-------- Dataset entries --------
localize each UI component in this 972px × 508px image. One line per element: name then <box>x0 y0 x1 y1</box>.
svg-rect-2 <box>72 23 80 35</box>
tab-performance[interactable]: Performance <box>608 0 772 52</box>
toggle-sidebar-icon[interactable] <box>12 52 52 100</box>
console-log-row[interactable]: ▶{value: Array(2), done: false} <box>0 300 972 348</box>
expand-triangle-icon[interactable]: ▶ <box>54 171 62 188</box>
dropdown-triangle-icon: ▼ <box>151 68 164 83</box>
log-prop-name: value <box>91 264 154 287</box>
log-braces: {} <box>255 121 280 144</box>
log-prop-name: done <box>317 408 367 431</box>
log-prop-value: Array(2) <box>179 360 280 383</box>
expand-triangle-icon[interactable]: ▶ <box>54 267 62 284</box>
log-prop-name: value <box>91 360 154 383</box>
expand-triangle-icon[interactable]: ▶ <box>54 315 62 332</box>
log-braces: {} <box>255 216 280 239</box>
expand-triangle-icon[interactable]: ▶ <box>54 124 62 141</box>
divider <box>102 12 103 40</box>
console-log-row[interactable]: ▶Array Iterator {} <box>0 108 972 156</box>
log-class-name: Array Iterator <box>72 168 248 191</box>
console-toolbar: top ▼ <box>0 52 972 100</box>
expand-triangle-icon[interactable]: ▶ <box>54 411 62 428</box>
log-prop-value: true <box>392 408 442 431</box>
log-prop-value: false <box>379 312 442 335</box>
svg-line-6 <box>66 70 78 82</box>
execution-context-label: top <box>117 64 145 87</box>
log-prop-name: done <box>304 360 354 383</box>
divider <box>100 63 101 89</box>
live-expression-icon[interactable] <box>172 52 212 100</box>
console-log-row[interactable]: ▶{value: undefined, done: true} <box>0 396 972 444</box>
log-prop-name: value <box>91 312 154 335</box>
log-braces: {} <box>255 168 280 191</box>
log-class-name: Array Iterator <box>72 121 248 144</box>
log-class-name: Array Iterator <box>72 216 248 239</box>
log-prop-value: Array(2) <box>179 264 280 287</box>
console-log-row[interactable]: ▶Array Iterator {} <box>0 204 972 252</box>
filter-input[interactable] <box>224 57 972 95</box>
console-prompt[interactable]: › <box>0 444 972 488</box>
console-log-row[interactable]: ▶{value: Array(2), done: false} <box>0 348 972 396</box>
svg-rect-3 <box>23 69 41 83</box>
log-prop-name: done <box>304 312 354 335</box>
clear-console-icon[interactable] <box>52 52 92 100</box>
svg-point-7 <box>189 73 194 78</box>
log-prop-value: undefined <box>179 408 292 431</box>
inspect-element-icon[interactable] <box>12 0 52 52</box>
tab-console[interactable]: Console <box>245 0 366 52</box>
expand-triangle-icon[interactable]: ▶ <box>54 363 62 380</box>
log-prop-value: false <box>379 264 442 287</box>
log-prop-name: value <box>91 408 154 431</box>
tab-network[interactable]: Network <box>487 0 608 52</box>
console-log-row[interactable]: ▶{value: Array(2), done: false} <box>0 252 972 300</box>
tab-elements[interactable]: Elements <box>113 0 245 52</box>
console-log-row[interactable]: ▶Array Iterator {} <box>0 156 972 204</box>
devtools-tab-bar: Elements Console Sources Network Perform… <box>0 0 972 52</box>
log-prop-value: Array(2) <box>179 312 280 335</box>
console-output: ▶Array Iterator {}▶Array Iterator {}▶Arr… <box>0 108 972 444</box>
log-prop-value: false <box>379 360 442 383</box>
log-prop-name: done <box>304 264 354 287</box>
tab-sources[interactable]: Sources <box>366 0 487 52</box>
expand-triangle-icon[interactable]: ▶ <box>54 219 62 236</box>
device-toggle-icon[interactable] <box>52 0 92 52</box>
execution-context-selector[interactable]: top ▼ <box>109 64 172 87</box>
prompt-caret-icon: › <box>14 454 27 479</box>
--------
● **What you are asked to do**
Copy each record from above exactly, and include every line.

● **Result**
localize each UI component in this 972px × 508px image. One line per element: name then <box>x0 y0 x1 y1</box>.
svg-rect-2 <box>72 23 80 35</box>
tab-performance[interactable]: Performance <box>608 0 772 52</box>
toggle-sidebar-icon[interactable] <box>12 52 52 100</box>
console-log-row[interactable]: ▶{value: Array(2), done: false} <box>0 300 972 348</box>
expand-triangle-icon[interactable]: ▶ <box>54 171 62 188</box>
dropdown-triangle-icon: ▼ <box>151 68 164 83</box>
log-prop-name: value <box>91 264 154 287</box>
log-braces: {} <box>255 121 280 144</box>
log-prop-name: done <box>317 408 367 431</box>
log-prop-value: Array(2) <box>179 360 280 383</box>
expand-triangle-icon[interactable]: ▶ <box>54 267 62 284</box>
log-prop-name: value <box>91 360 154 383</box>
expand-triangle-icon[interactable]: ▶ <box>54 315 62 332</box>
log-braces: {} <box>255 216 280 239</box>
expand-triangle-icon[interactable]: ▶ <box>54 124 62 141</box>
divider <box>102 12 103 40</box>
console-log-row[interactable]: ▶Array Iterator {} <box>0 108 972 156</box>
log-class-name: Array Iterator <box>72 168 248 191</box>
console-toolbar: top ▼ <box>0 52 972 100</box>
expand-triangle-icon[interactable]: ▶ <box>54 411 62 428</box>
log-prop-value: true <box>392 408 442 431</box>
log-prop-value: false <box>379 312 442 335</box>
svg-line-6 <box>66 70 78 82</box>
execution-context-label: top <box>117 64 145 87</box>
log-prop-name: done <box>304 360 354 383</box>
divider <box>100 63 101 89</box>
live-expression-icon[interactable] <box>172 52 212 100</box>
console-log-row[interactable]: ▶{value: undefined, done: true} <box>0 396 972 444</box>
log-prop-name: value <box>91 312 154 335</box>
log-braces: {} <box>255 168 280 191</box>
log-class-name: Array Iterator <box>72 121 248 144</box>
log-class-name: Array Iterator <box>72 216 248 239</box>
log-prop-value: Array(2) <box>179 264 280 287</box>
console-log-row[interactable]: ▶Array Iterator {} <box>0 204 972 252</box>
filter-input[interactable] <box>224 57 972 95</box>
console-prompt[interactable]: › <box>0 444 972 488</box>
console-log-row[interactable]: ▶{value: Array(2), done: false} <box>0 348 972 396</box>
svg-rect-3 <box>23 69 41 83</box>
log-prop-name: done <box>304 312 354 335</box>
clear-console-icon[interactable] <box>52 52 92 100</box>
svg-point-7 <box>189 73 194 78</box>
log-prop-value: undefined <box>179 408 292 431</box>
inspect-element-icon[interactable] <box>12 0 52 52</box>
tab-console[interactable]: Console <box>245 0 366 52</box>
expand-triangle-icon[interactable]: ▶ <box>54 363 62 380</box>
log-prop-value: false <box>379 264 442 287</box>
log-prop-name: value <box>91 408 154 431</box>
tab-network[interactable]: Network <box>487 0 608 52</box>
console-log-row[interactable]: ▶{value: Array(2), done: false} <box>0 252 972 300</box>
tab-elements[interactable]: Elements <box>113 0 245 52</box>
console-log-row[interactable]: ▶Array Iterator {} <box>0 156 972 204</box>
devtools-tab-bar: Elements Console Sources Network Perform… <box>0 0 972 52</box>
log-prop-value: Array(2) <box>179 312 280 335</box>
console-output: ▶Array Iterator {}▶Array Iterator {}▶Arr… <box>0 108 972 444</box>
log-prop-value: false <box>379 360 442 383</box>
log-prop-name: done <box>304 264 354 287</box>
tab-sources[interactable]: Sources <box>366 0 487 52</box>
expand-triangle-icon[interactable]: ▶ <box>54 219 62 236</box>
device-toggle-icon[interactable] <box>52 0 92 52</box>
execution-context-selector[interactable]: top ▼ <box>109 64 172 87</box>
prompt-caret-icon: › <box>14 454 27 479</box>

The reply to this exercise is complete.